Al menos alguien sacó a colación al "cantante". Como probablemente habréis visto, Liam Gallagher también ha sacado nuevo disco, lectores: el excelente As You Were. Los hermanos no se han visto las cejas desde que Noel estampó una guitarra contra el suelo o Liam lanzó una ciruela o algo así en un camerino de París en 2009, poniendo fin a la banda anteriormente conocida como Oasis. Pero, ¿sigue importándole lo que piensa él del álbum?

“Me importa una mierda siempre y cuando lo promocione en su Twitter", dice Noel entre risas. “Es como, yo estoy aquí haciendo mis cosas, tú estás ahí haciendo mis cosas también y espero que nunca nos volvamos a encontrar, muchas gracias”.

“Para mí, es libertad para hacer lo que cojones quieras hacer. No tengo dueño. No pertenezco a los caprichos de los fans o al saldo financiero de una discográfica. Hago lo que quiero cuando quiero. Y vivo y muero asumiendo las consecuencias”.

Venga, seguro que has oído su disco. “He oído Wall of Glass y ese que suena como Adele gritando dentro de un cubo", contesta. “Pero no soy fan, así que no lo escucharía". Su voz suena bien, le digo. “Pero nosotros no nos esforzamos por sonar bien, ¿sabes? Nos esforzamos por ser geniales”.

Y continúa, calentándose con el tema: “No estoy seguro de querer molestarme en formular una opinión sobre un disco que ha sido escrito por un ejército de compositores. ¿No lo ha hecho el de One Direction? ¿Ese tío pequeño irlandés con la guitarra acústica? Al menos él tiene la decencia de tocar la guitarra. No soy fan. No tengo nada que decir al respecto”. ¿Ni siquiera por el hecho de que es tu hermano? “No. Creo que, al principio, por su parte había mucha buena voluntad rollo, va, tío, espero que funcione, joder, que ya nos toca. Pero todo eso ya ha desaparecido porque las cosas pasaron al terreno personal. Así que ahora me importa una mierda lo que haga. Siempre que siga promocionando mi disco, me parece todo bien”.

Vale, pues volvamos entonces al trabajo de Noel. Con respecto a toda la loca rivalidad que puede surgir o no durante las siguientes semanas, lo más importante ahora es que el hermano mayor ha demostrado ser capaz de crear un disco cargado de ideas que antes solo había tocado de pasada, a lo largo de 11 temas completos. En un momento en el que, según indica él, "cualquiera que se cuelga una guitarra está casi obligado a escribir sobre lo que sale en las noticias", él ha creado un álbum que resume con éxito lo que el pop y el rock and roll deberían ser: una dulce vía de escape donde lo sublime y lo ridículo en forma de tijeras se funden en uno solo.

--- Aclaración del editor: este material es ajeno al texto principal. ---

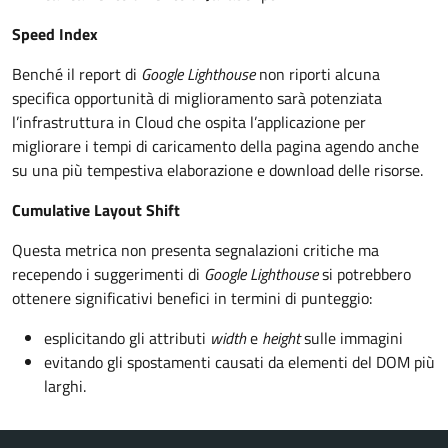
Speed Index
Benché il report di
Google Lighthouse
non riporti alcuna
specifica opportunità di miglioramento sarà potenziata
l’infrastruttura in Cloud che ospita l’applicazione per
migliorare i tempi di caricamento della pagina agendo anche
su una più tempestiva elaborazione e download delle risorse.
Cumulative Layout Shift
Questa metrica non presenta segnalazioni critiche ma
recependo i suggerimenti di
Google Lighthouse
si potrebbero
ottenere significativi benefici in termini di punteggio:
esplicitando gli attributi
width
e
height
sulle immagini
evitando gli spostamenti causati da elementi del DOM più
larghi.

“Mira, sé lo que hago", dice. “No voy a subirme a un escenario y tocar frente a una multitud junto a una mujer francesa con capa que toca las tijeras a menos que sea genial. No soy un puto idiota. El disco triunfará. No tengo la menor duda. Lo he escuchado suficientes veces. Sé lo que es. Es un disco fantástico. Es un disco fantástico de rock and roll y te diré por qué. Viajo por todo el mundo, hago muchas entrevistas y oigo emplear el término 'rock and roll' en torno a 40 veces a la semana. Y creo que mucha gente tiene una idea bastante estrafalaria de lo que es el rock and roll. Normalmente piensan en la chupa de cuero y las gafas de sol y las borracheras y los cigarrillos y todo eso. Para mí, es libertad para hacer lo que cojones quieras hacer. No tengo dueño. No pertenezco a los caprichos de los fans o al saldo financiero de una discográfica. Hago lo que quiero cuando quiero. Y vivo y muero asumiendo las consecuencias". Hace una pausa. “Tío, solo es un disco. Haré otro dentro de unos años. Puede que el siguiente sea peor". Tal y como dijo un hombre sabio en cierta ocasión, (es bueno) ser libre.

Who Built the Moon? de la banda High Flying Birds de Noel Gallagher se publicará el 24 de noviembre.